**Screenshot grounding data**:

..............................

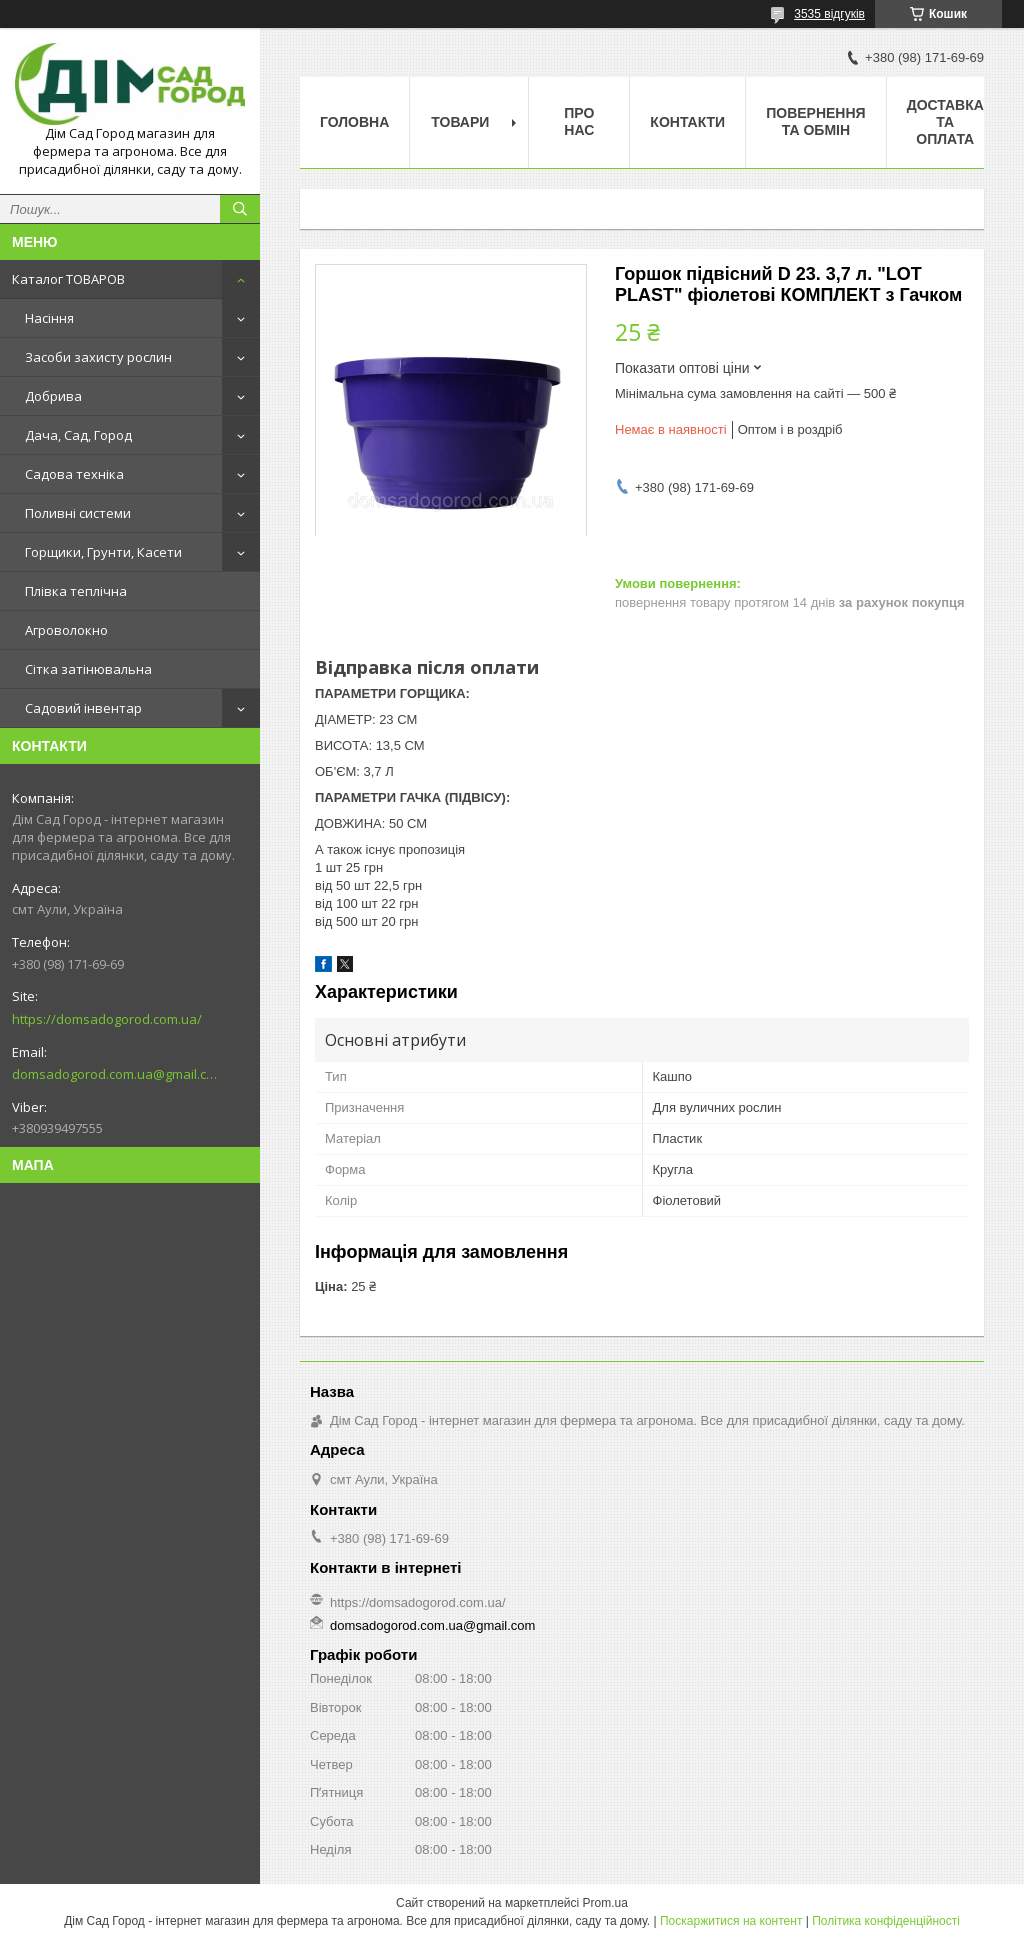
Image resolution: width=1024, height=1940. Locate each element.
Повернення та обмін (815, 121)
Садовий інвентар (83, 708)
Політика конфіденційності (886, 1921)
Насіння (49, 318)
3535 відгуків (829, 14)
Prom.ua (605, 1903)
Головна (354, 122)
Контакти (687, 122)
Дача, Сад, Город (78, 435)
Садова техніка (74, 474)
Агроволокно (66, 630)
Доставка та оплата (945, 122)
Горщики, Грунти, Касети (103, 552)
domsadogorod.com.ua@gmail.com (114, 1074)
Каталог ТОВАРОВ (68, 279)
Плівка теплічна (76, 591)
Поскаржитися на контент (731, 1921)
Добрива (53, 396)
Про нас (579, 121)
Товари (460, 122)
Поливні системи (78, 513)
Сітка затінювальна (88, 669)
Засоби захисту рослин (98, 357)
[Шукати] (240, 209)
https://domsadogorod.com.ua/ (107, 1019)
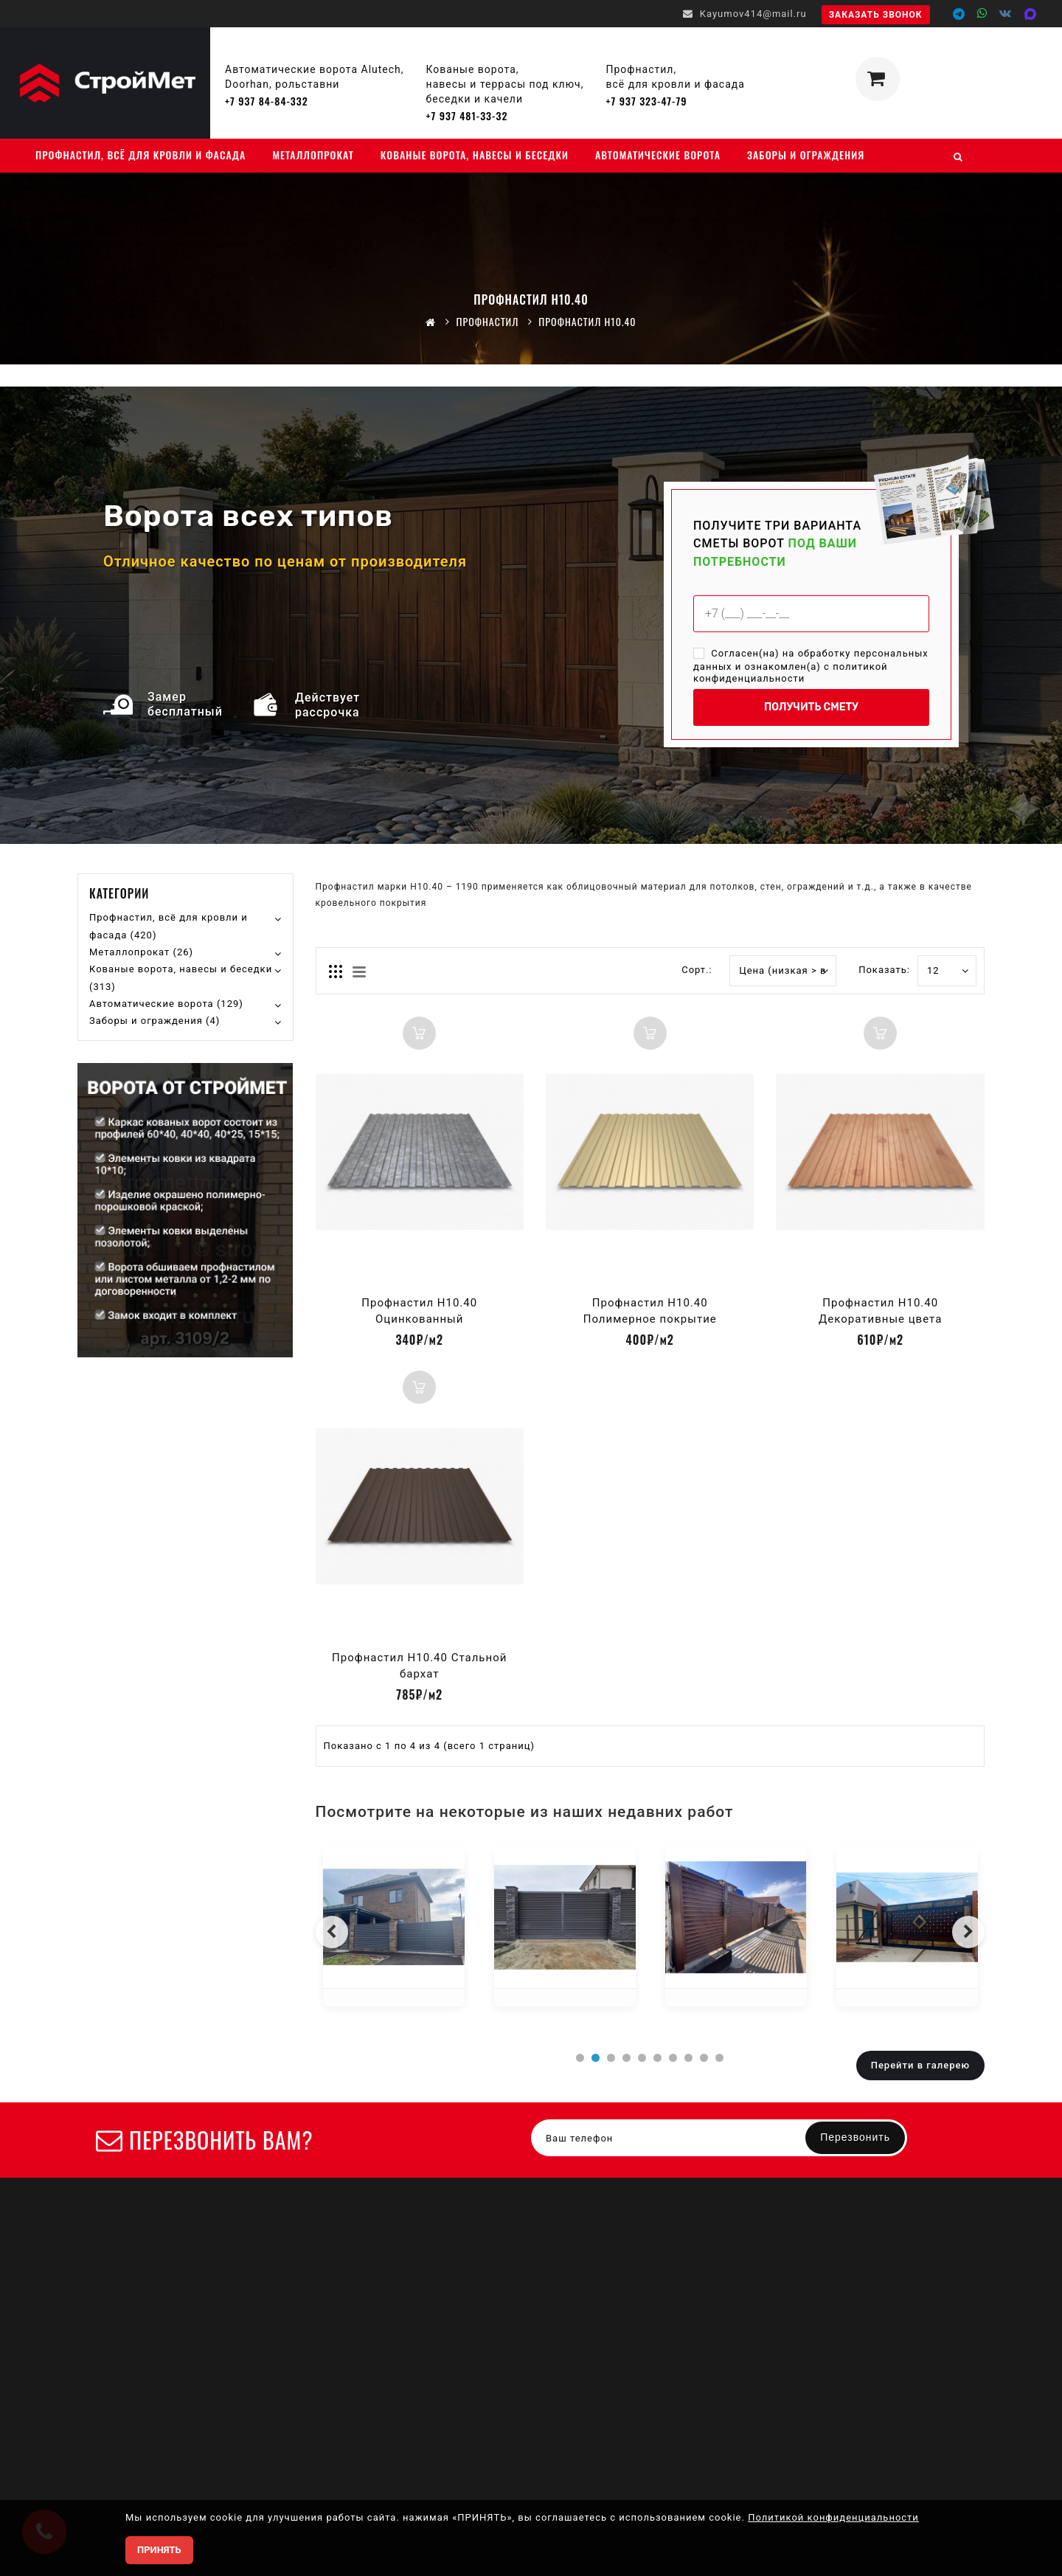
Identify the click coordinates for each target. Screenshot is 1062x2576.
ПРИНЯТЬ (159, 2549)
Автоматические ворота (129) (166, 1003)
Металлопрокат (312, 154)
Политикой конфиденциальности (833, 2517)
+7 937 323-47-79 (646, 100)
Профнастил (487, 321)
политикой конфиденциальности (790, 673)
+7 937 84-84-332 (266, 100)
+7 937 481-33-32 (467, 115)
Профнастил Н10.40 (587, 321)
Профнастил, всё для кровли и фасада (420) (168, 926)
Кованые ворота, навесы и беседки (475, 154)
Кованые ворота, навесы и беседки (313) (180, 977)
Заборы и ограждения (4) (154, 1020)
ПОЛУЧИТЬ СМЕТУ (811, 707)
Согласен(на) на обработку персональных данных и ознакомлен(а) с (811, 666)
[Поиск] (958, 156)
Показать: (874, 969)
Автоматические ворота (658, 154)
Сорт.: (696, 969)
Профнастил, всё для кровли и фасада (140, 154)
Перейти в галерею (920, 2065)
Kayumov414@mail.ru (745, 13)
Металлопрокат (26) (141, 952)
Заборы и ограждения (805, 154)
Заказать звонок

..............................

**Exercise**: Leaving out every picture, copy exactly the lines from the one that contains "Горщики, Грунти, Касети (103, 552)" through the end of the entries above.

**Exercise solution**:
Горщики, Грунти, Касети (103, 552)
domsadogorod.com.ua@gmail.com (114, 1074)
Каталог ТОВАРОВ (68, 279)
Плівка теплічна (76, 591)
Поскаржитися на контент (731, 1921)
Добрива (53, 396)
Про нас (579, 121)
Товари (460, 122)
Поливні системи (78, 513)
Сітка затінювальна (88, 669)
Засоби захисту рослин (98, 357)
[Шукати] (240, 209)
https://domsadogorod.com.ua/ (107, 1019)
Identify the click coordinates for each target. Screenshot is 1062x2576.
ПРИНЯТЬ (159, 2549)
Автоматические ворота (129) (166, 1003)
Металлопрокат (312, 154)
Политикой конфиденциальности (833, 2517)
+7 937 323-47-79 (646, 100)
Профнастил (487, 321)
политикой конфиденциальности (790, 673)
+7 937 84-84-332 (266, 100)
+7 937 481-33-32 (467, 115)
Профнастил Н10.40 (587, 321)
Профнастил, всё для кровли и фасада (420) (168, 926)
Кованые ворота, навесы и беседки (475, 154)
Кованые ворота, навесы и беседки (313) (180, 977)
Заборы и ограждения (4) (154, 1020)
ПОЛУЧИТЬ СМЕТУ (811, 707)
Согласен(на) на обработку персональных данных и ознакомлен(а) с (811, 666)
[Поиск] (958, 156)
Показать: (874, 969)
Автоматические ворота (658, 154)
Сорт.: (696, 969)
Профнастил, всё для кровли и фасада (140, 154)
Перейти в галерею (920, 2065)
Kayumov414@mail.ru (745, 13)
Металлопрокат (26) (141, 952)
Заборы и ограждения (805, 154)
Заказать звонок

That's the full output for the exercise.